Now, if you look at a map, and hold it the right way up, you’ll notice that Reykjavik is the world’s most northerly capital city. In our book that helps make Iceland Noir the most Nordic of crime fiction festivals. We’ve already reported that the event’s got an all women main panel this year, featuring three Nordic authors in Sara Blædel, Leena Lehtolainen and Viveca Sten, as well as Val McDermid. Being Scottish, she might just count as half-Nordic – we’ll see what she says. Anyhow, the Nordic Crime Fiction Stars main panel will take place at 1pm on Saturday 19 November in Reykjavik City Hall, where these writers will be quizzed by Icelandic MP and former minister for culture Katrín Jakobsdóttir.
If you want to get out and about in Reykjavik, then the Crimewalk will be just the thing. It begins at 5:15pm at the Nordic House (where most Iceland Noir panels are taking place) on Friday 18 November and along the way various Icelandic authors will read their work. The sun will be gone and there could be a chill on the air, which should make it suitably creepy as various literary murders are discussed. It finishes off at Ida Zimsen, a cake and coffee bar which just happens to have 32 excellent ratings on Trip Advisor, so that’ll warm you up again.

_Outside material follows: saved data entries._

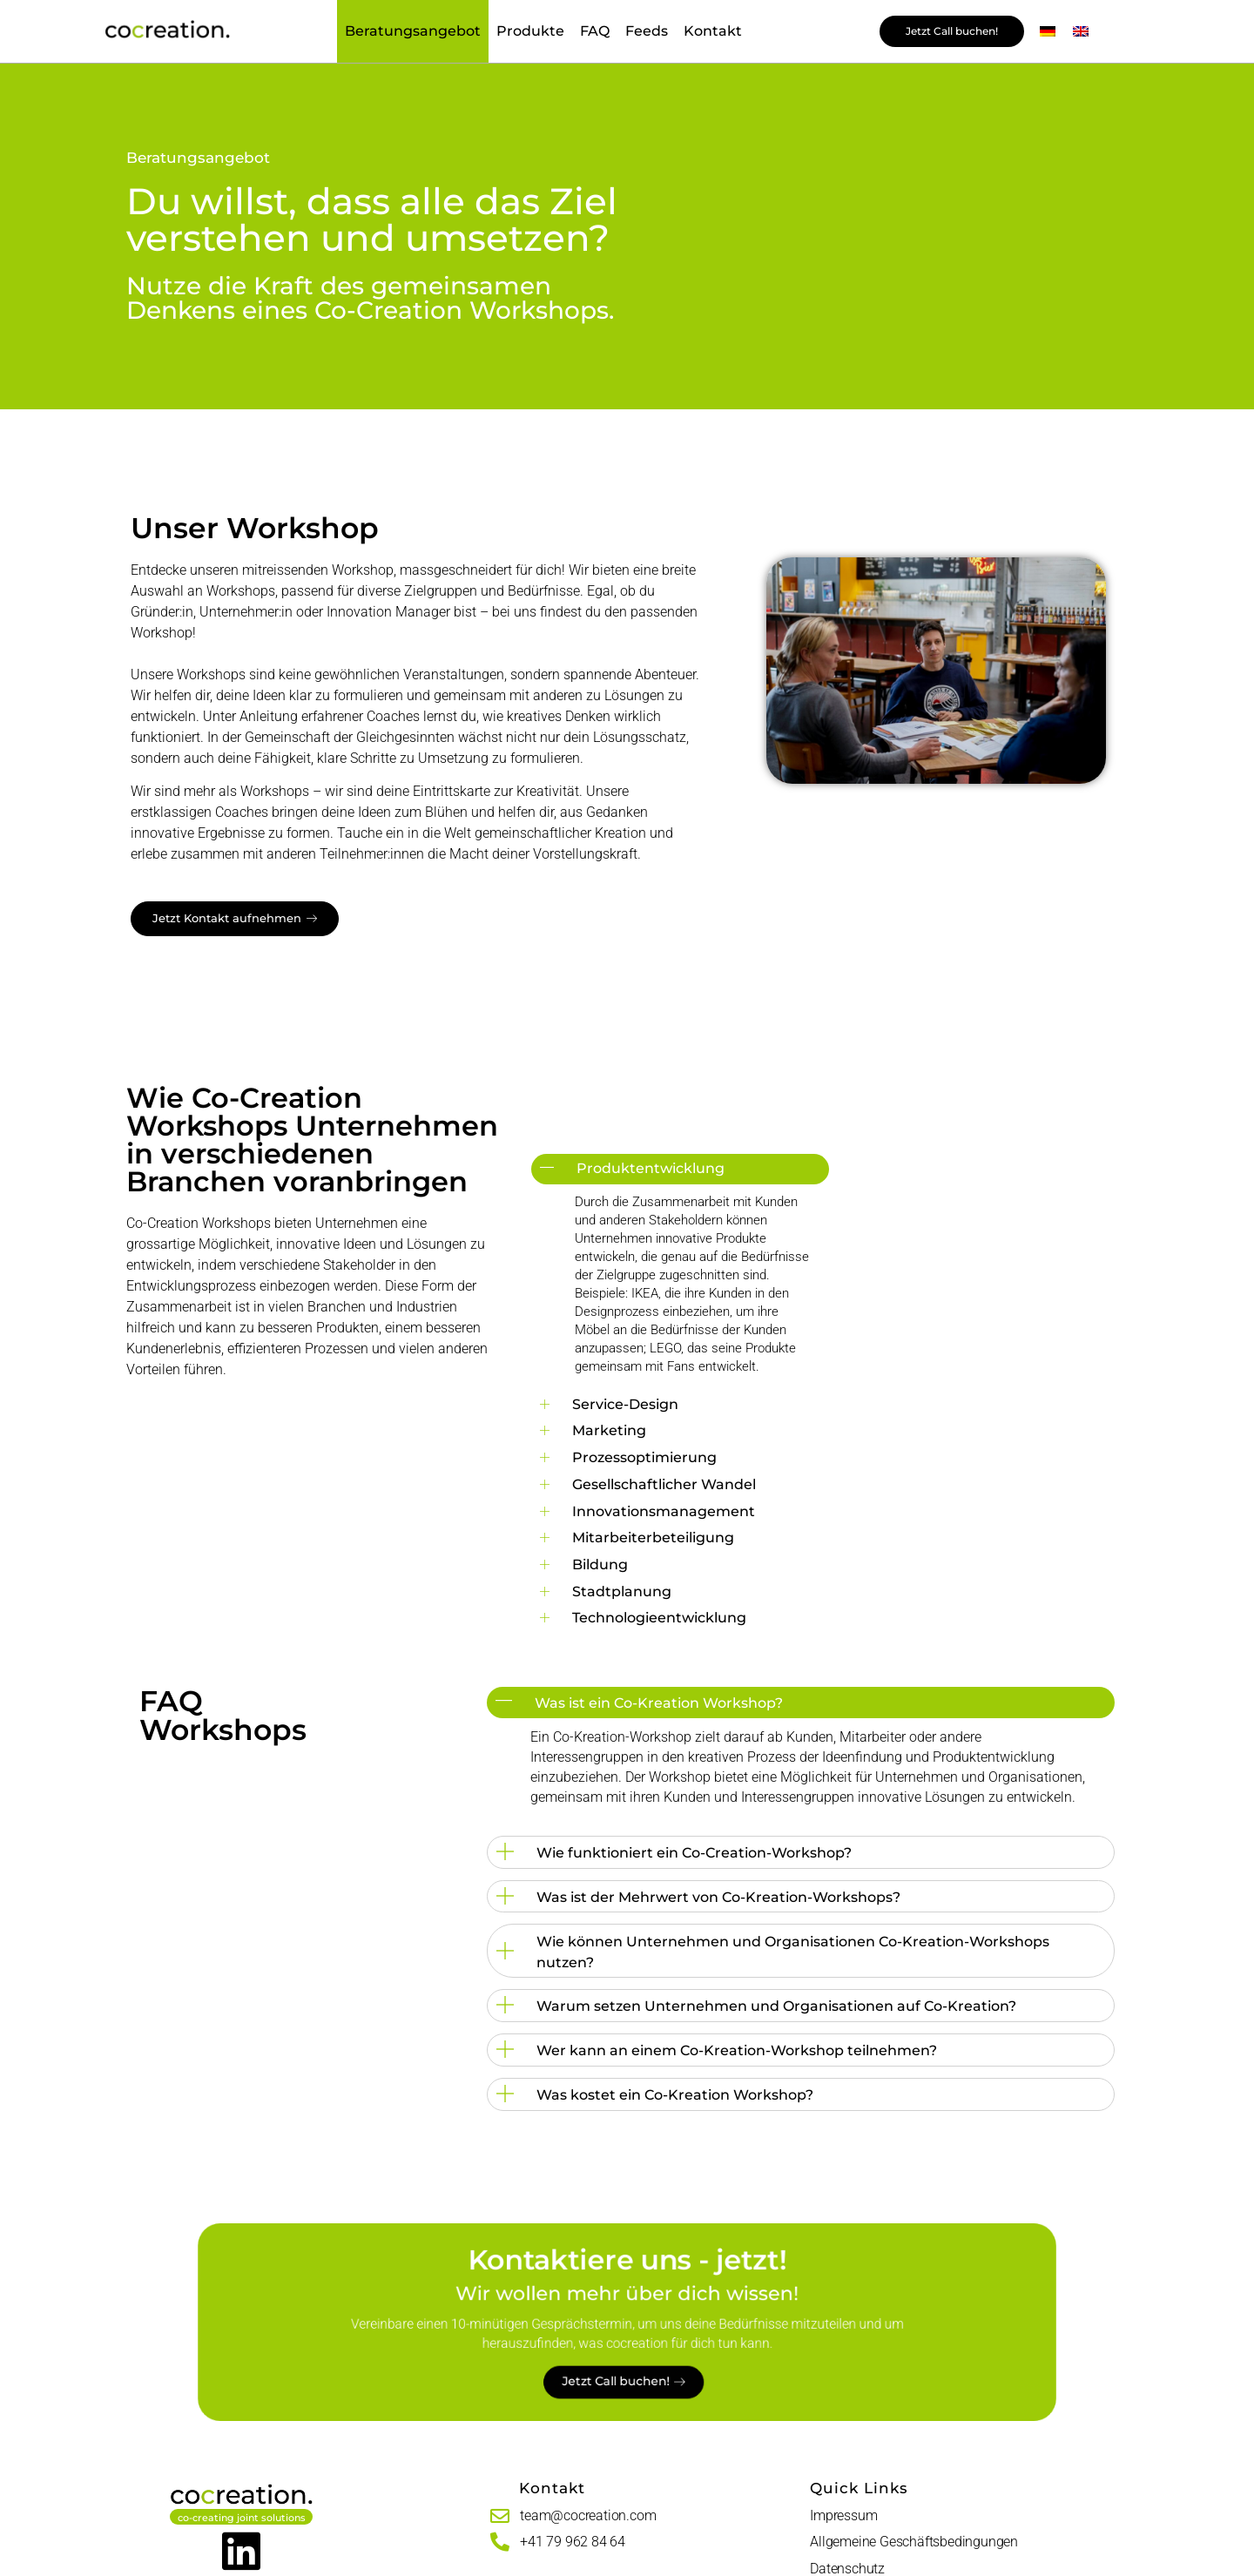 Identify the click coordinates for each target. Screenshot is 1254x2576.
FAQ (595, 31)
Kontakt (713, 31)
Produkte (530, 31)
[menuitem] (1047, 32)
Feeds (646, 31)
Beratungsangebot (413, 31) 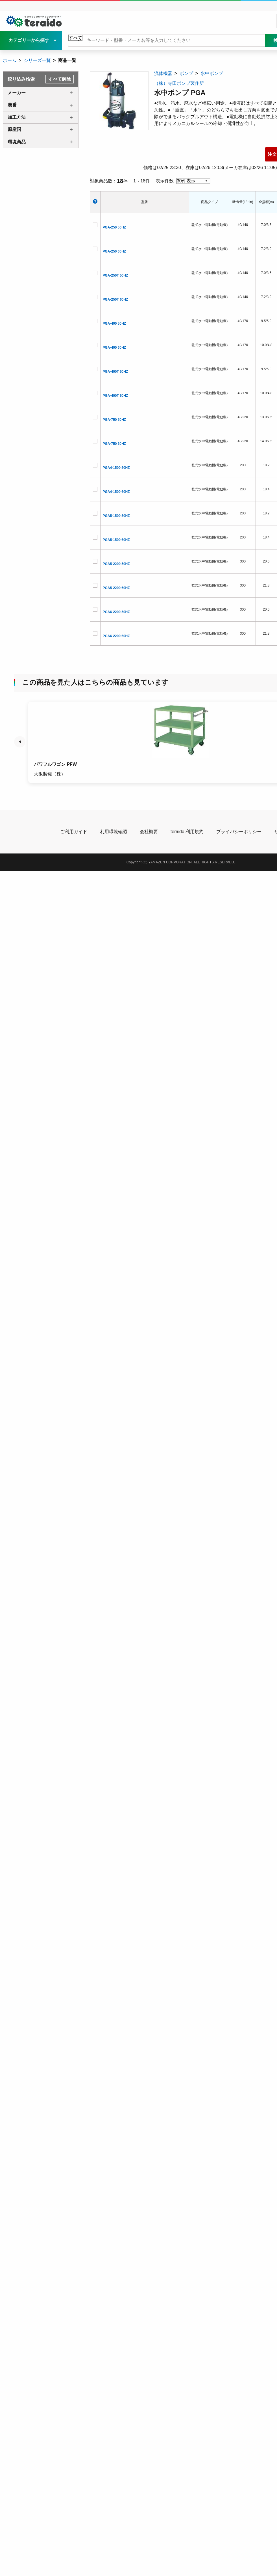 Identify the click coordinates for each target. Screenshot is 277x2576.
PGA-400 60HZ (114, 348)
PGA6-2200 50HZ (116, 612)
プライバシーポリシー (238, 831)
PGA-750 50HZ (114, 420)
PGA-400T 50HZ (115, 372)
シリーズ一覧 (37, 60)
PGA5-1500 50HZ (116, 516)
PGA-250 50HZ (114, 227)
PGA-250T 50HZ (115, 275)
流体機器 (163, 73)
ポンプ (186, 73)
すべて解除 (59, 79)
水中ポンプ (211, 73)
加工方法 (17, 117)
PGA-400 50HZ (114, 323)
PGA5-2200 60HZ (116, 588)
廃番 (12, 104)
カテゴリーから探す (28, 40)
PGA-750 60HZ (114, 444)
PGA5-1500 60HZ (116, 540)
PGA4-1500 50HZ (116, 468)
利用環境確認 (113, 831)
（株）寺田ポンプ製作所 (179, 83)
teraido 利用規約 (187, 831)
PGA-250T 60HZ (115, 299)
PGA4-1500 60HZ (116, 492)
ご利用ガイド (73, 831)
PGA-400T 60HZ (115, 396)
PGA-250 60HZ (114, 251)
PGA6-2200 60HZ (116, 636)
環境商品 (17, 141)
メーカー (17, 92)
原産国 (14, 129)
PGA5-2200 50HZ (116, 564)
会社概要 (149, 831)
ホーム (9, 60) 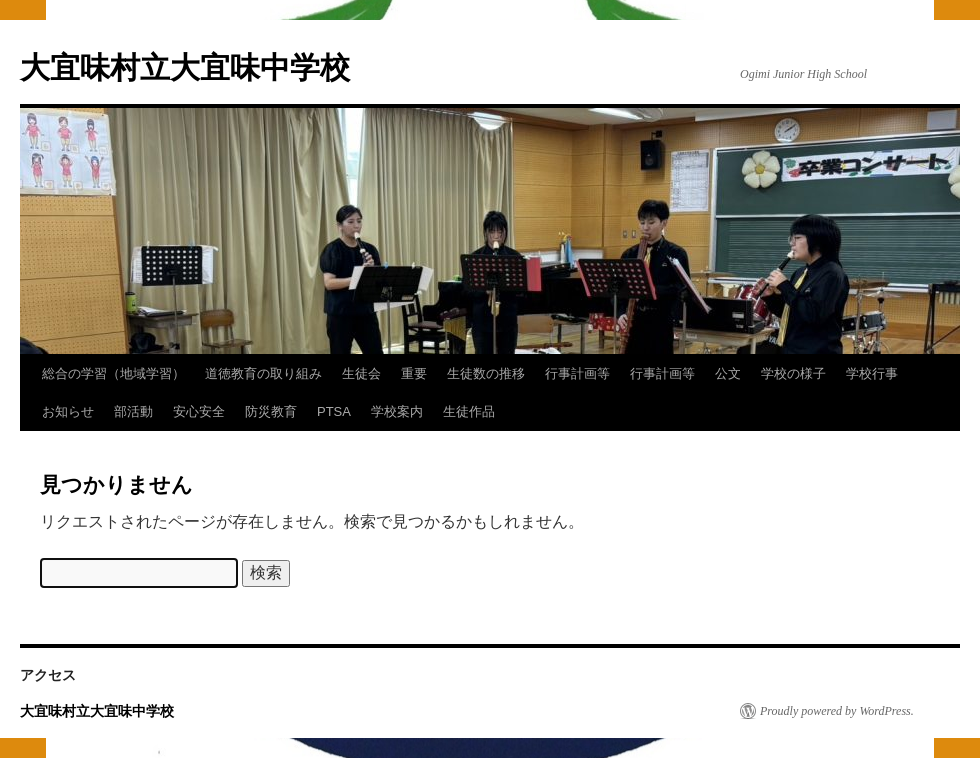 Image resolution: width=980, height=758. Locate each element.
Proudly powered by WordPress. (837, 711)
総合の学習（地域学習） (113, 373)
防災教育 (271, 411)
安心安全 (199, 411)
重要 (414, 373)
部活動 (133, 411)
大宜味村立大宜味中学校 (185, 67)
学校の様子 (793, 373)
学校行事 (872, 373)
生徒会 (361, 373)
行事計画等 (577, 373)
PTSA (334, 411)
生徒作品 (469, 411)
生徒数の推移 (486, 373)
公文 (728, 373)
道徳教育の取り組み (263, 373)
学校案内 (397, 411)
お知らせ (68, 411) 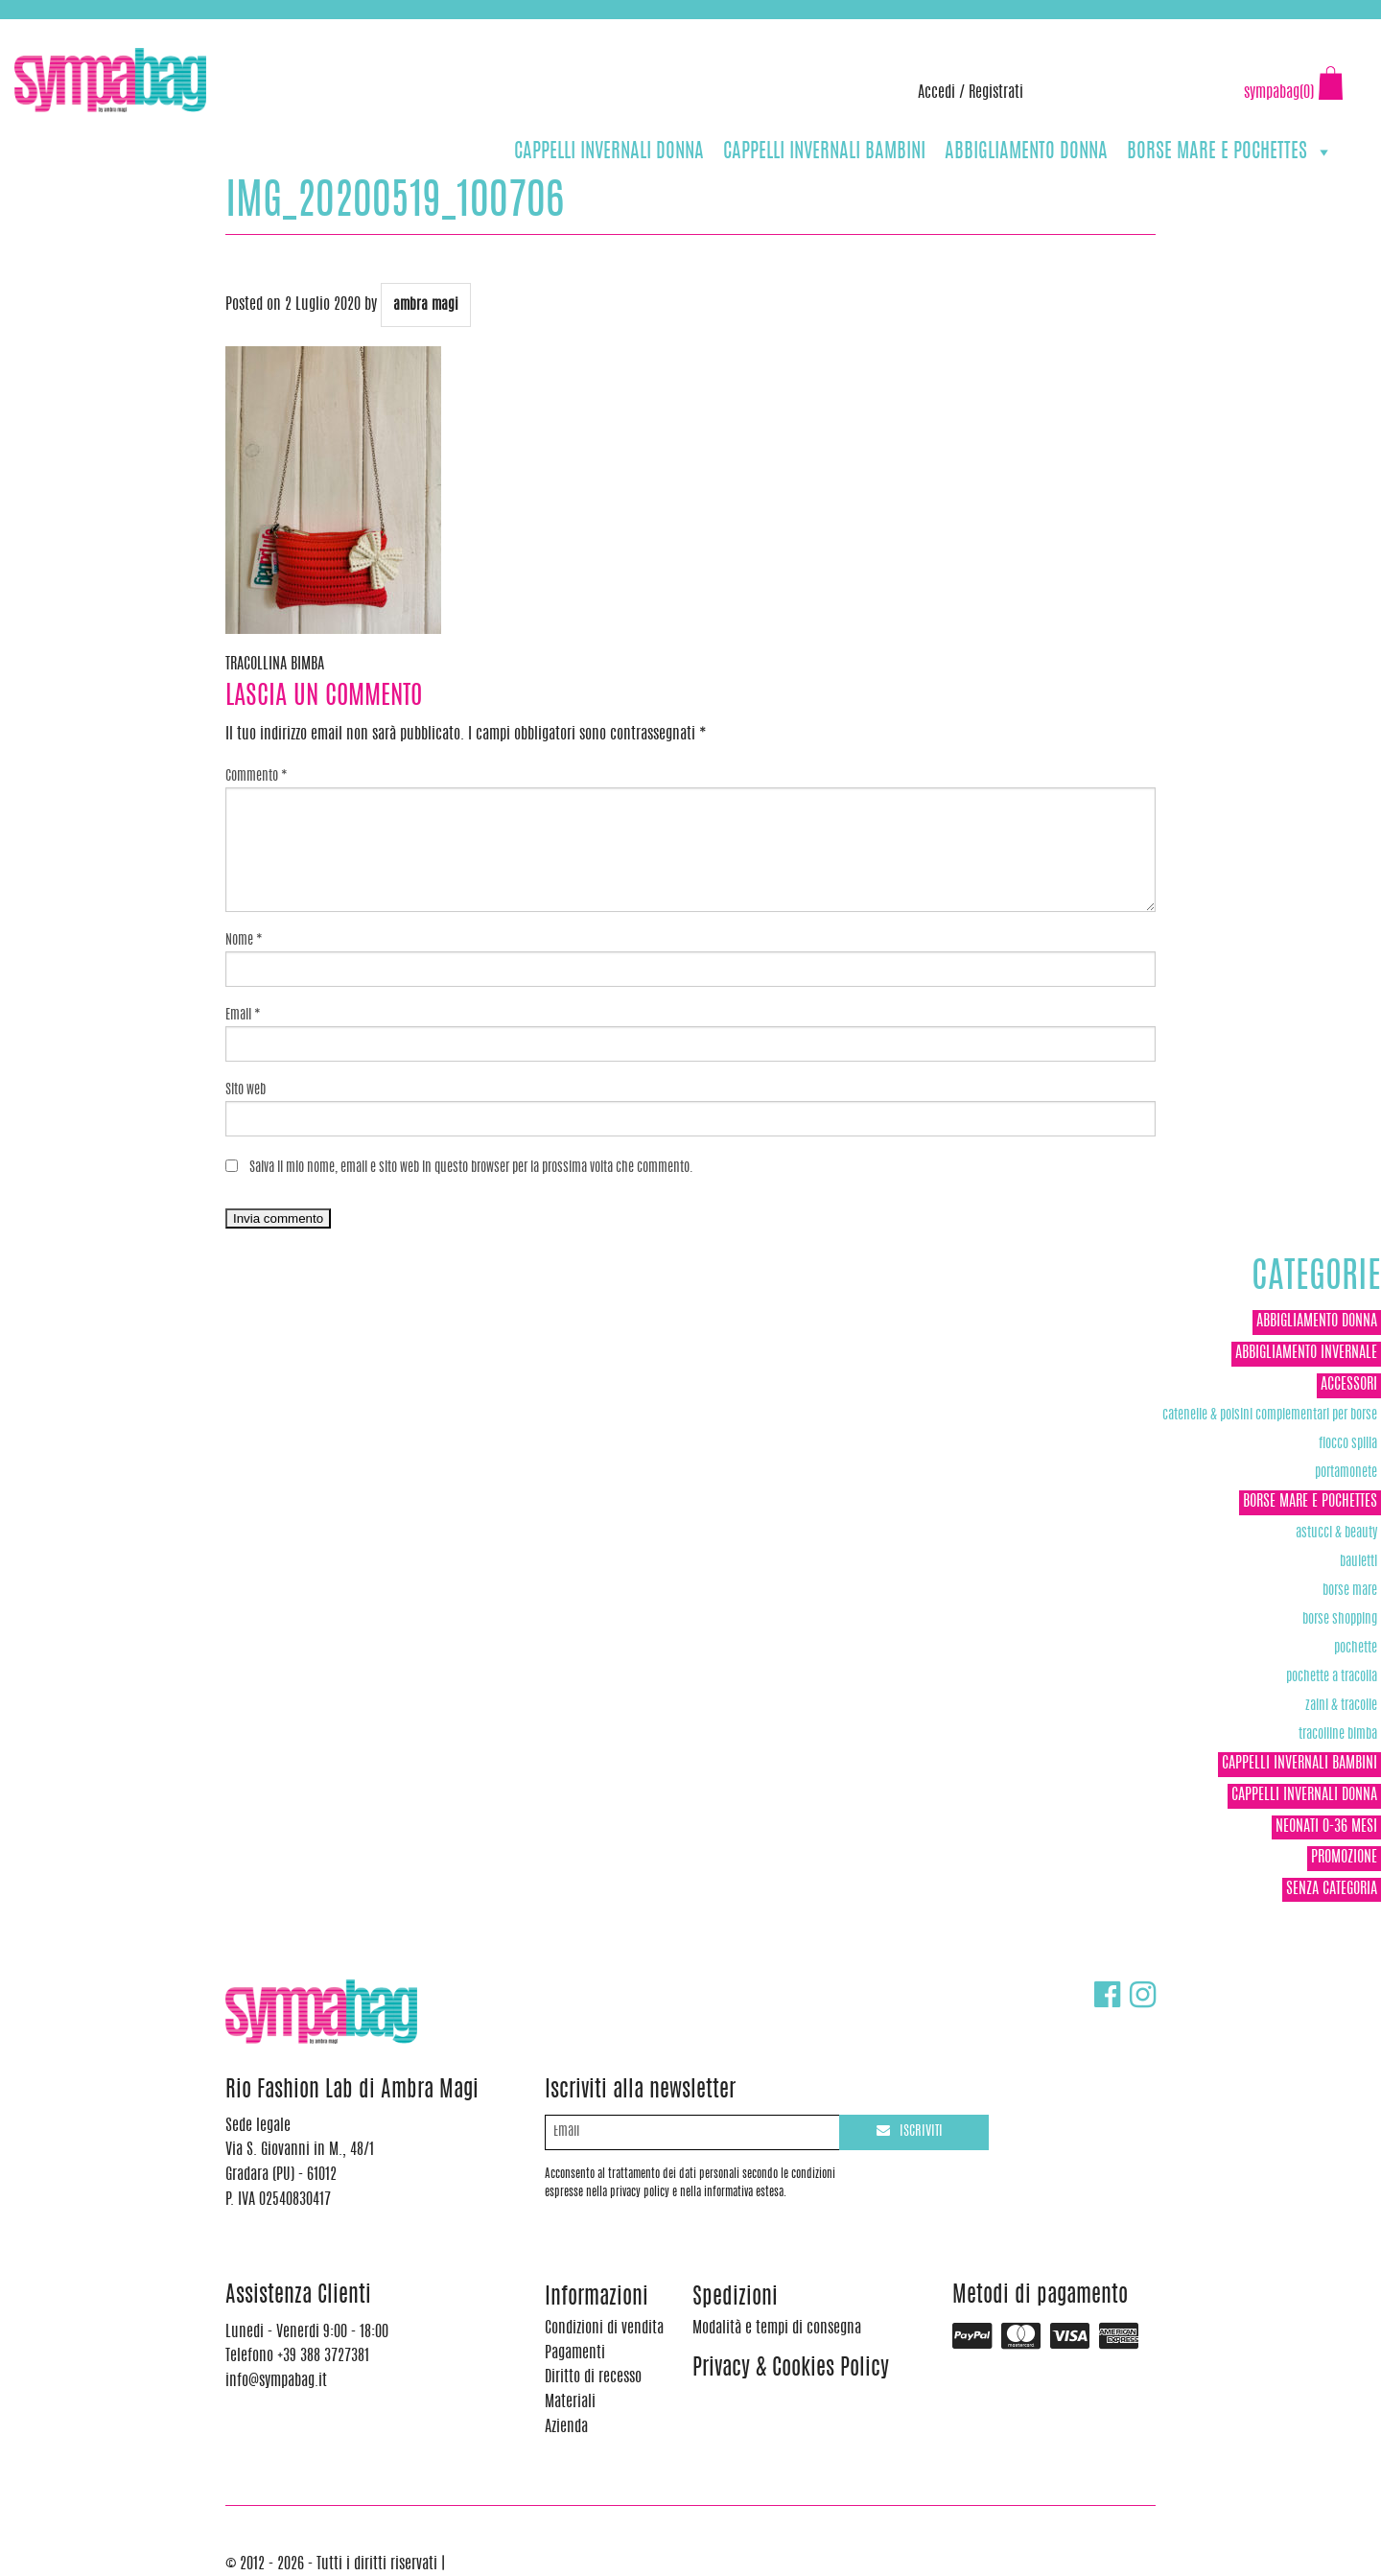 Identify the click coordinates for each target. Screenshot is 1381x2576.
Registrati (996, 93)
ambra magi (425, 305)
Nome (244, 941)
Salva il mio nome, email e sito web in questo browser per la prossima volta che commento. (471, 1168)
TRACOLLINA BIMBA (274, 664)
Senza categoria (1331, 1889)
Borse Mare (1349, 1590)
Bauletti (1358, 1562)
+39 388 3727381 (95, 28)
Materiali (570, 2402)
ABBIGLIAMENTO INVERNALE (1306, 1353)
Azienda (566, 2427)
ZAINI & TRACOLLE (1341, 1705)
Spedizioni (735, 2298)
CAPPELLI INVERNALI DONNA (609, 152)
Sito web (245, 1090)
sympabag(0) (1279, 93)
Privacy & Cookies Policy (790, 2369)
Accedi (936, 93)
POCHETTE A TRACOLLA (1331, 1677)
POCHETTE (1355, 1648)
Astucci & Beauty (1336, 1533)
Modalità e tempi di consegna (776, 2328)
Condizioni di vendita (604, 2328)
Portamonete (1346, 1472)
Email (243, 1015)
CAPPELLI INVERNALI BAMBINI (824, 152)
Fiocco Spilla (1348, 1444)
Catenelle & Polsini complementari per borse (1269, 1415)
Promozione (1344, 1857)
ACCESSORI (1349, 1385)
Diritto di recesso (593, 2377)
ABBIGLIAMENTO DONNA (1026, 152)
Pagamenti (575, 2353)
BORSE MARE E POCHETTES (1230, 152)
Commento (256, 777)
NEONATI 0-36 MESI (1326, 1827)
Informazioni (596, 2298)
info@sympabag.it (267, 28)
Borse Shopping (1339, 1619)
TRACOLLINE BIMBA (1338, 1734) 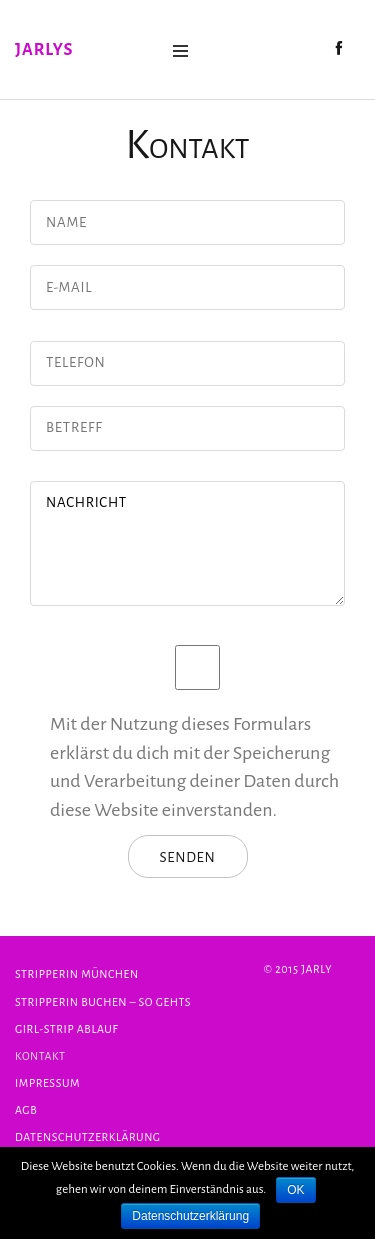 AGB (26, 1110)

Most people going to Iceland Noir will be very serious about reading and writing crime fiction, and there are plenty of panel discussions where authors will be discussing – and hopefully arguing too – about topics like taking liberties with historical fact, playing on the reader’s emotions, social commentary, women in crime fiction and more. We’re liking the look of Small Town Skullduggery which will be on the Friday, moderated by Katrín Jakobsdóttir and with panelists Ragnar Jónasson, SJI Holliday, Viveca Sten and Ann Cleeves. That’s right, ANN CLEEVES!
Skeletons in the Closet is another panel that sounds interesting, with more authors taking inspiration from genealogical discoveries and family history as the basis of crime novel plots. You’ll hear from the authors Susan Moody, Sarah Ward, Amanda Jennings and Alex Gray, at 4pm also on the Friday.
Coldscape will look at the use of extreme environment in Scandinavian crime fiction. Sometimes they become almost like a character in the story, and rarely are they benevolent. Gritty. Icey. Blood on snow. Hypothermia. That kind of thing. The moderator will be William Ryan with a panel consisting of Leena Lehtolainen, James Oswald, Nina von Staffeldt and Marsali Taylor. It’s on the Saturday at 11am.
Iceland Noir is also organising two special trips which will take place on Sunday 20 November. One’s a mystery wilderness tour organised by the travel group All-Iceland. Details haven’t yet been released but maybe you’ll get to see a glacier, a hot spring, some caves… or maybe all three. Weather permitting, there may also be the chance to go to Sigulfjordur which is the setting for Ragnar Jonasson’s Dark Iceland novels, and is also where the TV series Trapped was filmed.